(CNN) — Quebec reported six more people who tested positive for the E. coli O157:H7 strain, bringing the total there to 692 cases since April, two more deaths and a third hospitalization, Health Minister Gaétan Barrette said Thursday.
Those numbers don’t include three new cases reported on Friday.
The latest outbreaks include a statement on one case involving a 16-year-old girl who was hospitalized last week in the Montreal suburb of Saint-Lambert, Quebec, according to the department of public health and the provincial ministry of health.
The girl is recovering in an intensive care unit.
She had stopped eating raw shellfish about two weeks ago, the statement said.
Also, for the first time, the health ministry said it’s aware of the presence of at least one of the E. coli strains on people who began vomiting within 24 hours of a consuming contaminated raw oysters on Thursday.
“The source of this illness is unconfirmed, and that is one of the reasons why people need to always follow the warnings,” the ministry said.
None of the cases is considered to be severe, according to the health ministry.
Quebec reported several confirmed cases of the outbreak on Tuesday, including five cases in Saguenay, more than 3,000 miles west of Quebec City.
As of Wednesday, the number of reported cases nationwide and in other parts of Canada was 522.
There were 18 cases in Quebec in the first three weeks of the outbreak, the ministry said.

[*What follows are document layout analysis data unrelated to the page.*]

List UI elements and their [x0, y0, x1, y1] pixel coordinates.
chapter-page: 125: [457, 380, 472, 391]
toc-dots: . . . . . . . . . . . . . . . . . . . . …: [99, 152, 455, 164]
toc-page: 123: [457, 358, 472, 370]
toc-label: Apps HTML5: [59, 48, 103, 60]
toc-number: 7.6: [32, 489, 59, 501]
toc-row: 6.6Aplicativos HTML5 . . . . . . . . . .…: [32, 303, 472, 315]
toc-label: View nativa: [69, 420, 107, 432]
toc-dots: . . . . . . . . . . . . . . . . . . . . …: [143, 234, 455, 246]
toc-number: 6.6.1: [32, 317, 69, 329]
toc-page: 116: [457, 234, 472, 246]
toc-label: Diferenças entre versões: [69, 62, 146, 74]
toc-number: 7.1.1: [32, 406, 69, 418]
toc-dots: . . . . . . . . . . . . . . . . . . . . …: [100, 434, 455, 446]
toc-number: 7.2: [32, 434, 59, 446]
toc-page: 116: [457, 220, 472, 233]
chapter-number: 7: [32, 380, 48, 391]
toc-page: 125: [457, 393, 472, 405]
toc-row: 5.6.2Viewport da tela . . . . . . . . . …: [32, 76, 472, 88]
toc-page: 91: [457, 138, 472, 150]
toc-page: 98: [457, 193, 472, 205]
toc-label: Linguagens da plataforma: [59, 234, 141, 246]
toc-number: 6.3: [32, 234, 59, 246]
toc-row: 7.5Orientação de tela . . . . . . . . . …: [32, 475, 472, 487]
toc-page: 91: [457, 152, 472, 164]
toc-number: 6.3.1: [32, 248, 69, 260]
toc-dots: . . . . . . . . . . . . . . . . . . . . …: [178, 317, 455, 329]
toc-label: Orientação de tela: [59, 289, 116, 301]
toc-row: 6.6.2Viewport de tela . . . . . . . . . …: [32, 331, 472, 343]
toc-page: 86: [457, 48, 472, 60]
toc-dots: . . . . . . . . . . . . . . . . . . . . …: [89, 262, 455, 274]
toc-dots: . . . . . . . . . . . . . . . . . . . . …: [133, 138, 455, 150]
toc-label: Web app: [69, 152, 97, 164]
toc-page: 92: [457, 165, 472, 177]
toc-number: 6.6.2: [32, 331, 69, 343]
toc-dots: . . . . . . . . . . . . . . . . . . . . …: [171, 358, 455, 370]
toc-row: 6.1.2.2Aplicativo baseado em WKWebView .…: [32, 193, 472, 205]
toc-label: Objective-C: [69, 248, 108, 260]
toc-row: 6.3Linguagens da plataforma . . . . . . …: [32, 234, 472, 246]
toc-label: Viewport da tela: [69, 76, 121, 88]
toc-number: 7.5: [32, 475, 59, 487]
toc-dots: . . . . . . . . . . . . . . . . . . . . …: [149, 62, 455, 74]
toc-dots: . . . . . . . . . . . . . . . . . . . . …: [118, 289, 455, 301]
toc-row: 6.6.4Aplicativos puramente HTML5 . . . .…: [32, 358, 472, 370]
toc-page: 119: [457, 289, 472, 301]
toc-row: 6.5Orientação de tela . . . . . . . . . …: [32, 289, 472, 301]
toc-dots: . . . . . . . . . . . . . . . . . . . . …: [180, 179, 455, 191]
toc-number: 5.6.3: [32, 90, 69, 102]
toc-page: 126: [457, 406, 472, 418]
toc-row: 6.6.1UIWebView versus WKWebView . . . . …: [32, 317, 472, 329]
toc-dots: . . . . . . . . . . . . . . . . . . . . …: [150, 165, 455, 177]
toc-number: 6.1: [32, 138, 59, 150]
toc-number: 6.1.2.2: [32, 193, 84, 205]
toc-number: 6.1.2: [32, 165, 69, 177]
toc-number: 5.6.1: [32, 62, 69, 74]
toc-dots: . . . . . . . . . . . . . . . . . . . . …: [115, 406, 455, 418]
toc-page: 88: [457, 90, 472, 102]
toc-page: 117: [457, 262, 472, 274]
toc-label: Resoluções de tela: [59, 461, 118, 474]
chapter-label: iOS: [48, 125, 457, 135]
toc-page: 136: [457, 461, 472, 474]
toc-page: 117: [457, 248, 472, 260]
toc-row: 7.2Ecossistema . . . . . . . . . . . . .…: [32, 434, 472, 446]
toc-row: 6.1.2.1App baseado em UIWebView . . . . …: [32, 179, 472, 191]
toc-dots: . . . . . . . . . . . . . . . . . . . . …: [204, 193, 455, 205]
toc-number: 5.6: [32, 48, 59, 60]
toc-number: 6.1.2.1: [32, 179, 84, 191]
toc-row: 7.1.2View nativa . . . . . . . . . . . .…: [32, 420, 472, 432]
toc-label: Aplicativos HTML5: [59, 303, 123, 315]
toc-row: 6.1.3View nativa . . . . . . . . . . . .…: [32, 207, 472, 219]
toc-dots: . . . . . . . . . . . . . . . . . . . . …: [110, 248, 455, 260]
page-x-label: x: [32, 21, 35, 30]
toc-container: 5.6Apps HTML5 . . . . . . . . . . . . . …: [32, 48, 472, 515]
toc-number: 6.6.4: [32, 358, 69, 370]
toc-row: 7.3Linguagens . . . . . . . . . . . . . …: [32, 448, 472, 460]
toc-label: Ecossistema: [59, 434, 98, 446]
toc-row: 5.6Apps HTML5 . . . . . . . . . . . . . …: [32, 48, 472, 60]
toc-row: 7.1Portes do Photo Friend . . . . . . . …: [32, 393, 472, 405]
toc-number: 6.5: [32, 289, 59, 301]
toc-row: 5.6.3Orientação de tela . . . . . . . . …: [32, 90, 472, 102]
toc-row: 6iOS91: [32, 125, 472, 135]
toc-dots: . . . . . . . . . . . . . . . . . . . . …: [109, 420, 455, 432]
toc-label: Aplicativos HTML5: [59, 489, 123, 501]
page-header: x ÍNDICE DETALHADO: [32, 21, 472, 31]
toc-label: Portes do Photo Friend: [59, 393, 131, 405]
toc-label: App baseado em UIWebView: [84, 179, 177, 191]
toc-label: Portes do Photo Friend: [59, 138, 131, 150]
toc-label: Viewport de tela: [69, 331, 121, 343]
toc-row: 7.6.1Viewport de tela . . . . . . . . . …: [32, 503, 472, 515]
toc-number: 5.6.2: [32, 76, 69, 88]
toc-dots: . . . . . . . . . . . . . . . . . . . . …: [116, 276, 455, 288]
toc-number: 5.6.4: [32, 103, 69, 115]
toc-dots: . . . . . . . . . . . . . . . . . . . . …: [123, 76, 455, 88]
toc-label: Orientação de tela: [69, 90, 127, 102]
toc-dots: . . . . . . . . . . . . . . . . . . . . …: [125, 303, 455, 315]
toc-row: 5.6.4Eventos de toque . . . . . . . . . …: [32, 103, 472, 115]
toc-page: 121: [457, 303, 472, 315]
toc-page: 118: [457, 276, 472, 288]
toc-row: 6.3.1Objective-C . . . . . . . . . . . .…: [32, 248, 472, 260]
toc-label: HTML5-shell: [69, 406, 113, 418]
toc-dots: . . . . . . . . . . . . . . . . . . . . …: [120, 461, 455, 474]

Those were all reported from hospitals in Saint-Sauveur, which is just southwest of Saguenay.
The final number of cases may be higher, the ministry said.
E. coli bacteria can cause bloody diarrhea, abdominal cramps, vomiting and dehydration.
The risk of infection for children younger than 5, pregnant women, the elderly and those with weakened immune systems is greatest, the ministry said.
The risk to healthy adults depends on eating properly cooked, raw shellfish, including oysters.
Canada recorded a national E. coli outbreak in June when at least 16 people in Ontario and Quebec were sickened, according to the Canadian Food Inspection Agency.
Canadian health officials say bacteria were isolated from an oyster farm near Vancouver.
On June 22, Quebec, the province where three of the most recent illnesses are registered, began a “wide-scale promotional campaign” warning people about the risk of eating raw shellfish, the ministry said.